Table 2. Sample entries of THQ corpus dictionary

The outcome of this work is the first release of the THQ corpus. It contains 346 phrases, with a total of 7,033 spoken words and 44,359 phonemes. Chapter 1 includes seven phrases that contain 29 spoken words, Chapter 42 contains 53 phrases with 860 spoken words, and Chapter 2, which is the longest chapter of THQ, contains 286 phrases containing 6,144 spoken words.

5 Conclusions and Perspective

A phonetically rich Arabic speech corpus was created. Its content is based on the audio material of THQ. Recitations of four reputed reciters were carefully selected. The first release of the corpus consists of a representative subset of THQ audio content and other language resources. Namely, Chapters 1, 2 and 42 were selected for this phase on the basis of a statistical analysis of the CDF of the lengths of all chapters and the occurrence frequency of the Arabic phonemes across all chapters of THQ.

A significant effort was made to achieve perfect phonetical transcription eliminating all inconsistencies between the written script and the uttered phonemes. The existence of such inconsistency is normal due to reciters adherence to Arabic phonology and the tajweed rules. A very important step towards achieving our goal was ensuring that the corpus transcription material passed expert revision before confirming its correctness and validity for digital speech processing applications. Moreover, in order to make the corpus useful for machine learning, data mining applications and ASR, a corpus dictionary was also created. The dictionary entries consist of all unique words in the covered material.
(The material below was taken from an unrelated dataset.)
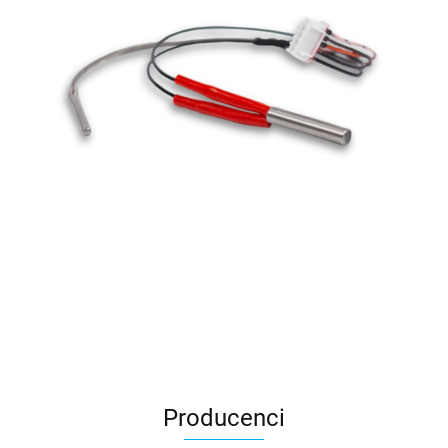
Producenci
The outcome of this work is a speech corpus consisting of 7,033 spoken words equivalent to 44,359 phonemes. Chapter 1 contains 29 spoken words, Chapter 42 contains 860 spoken words, and Chapter 2, which is the longest chapter of THQ, contains 6,144 spoken words.

This work emphasizes on the process that was applied in creating the current corpus. The steps illustrated in Fig. 1 are of great importance to ensure the soundness and completeness of speech corpora that are based on THQ.

The ultimate goal of this project is to include all chapters of THQ in the corpus. The future work will involve the rest of THQ in a similar procedure that is applied in this phase before introducing the complete corpus.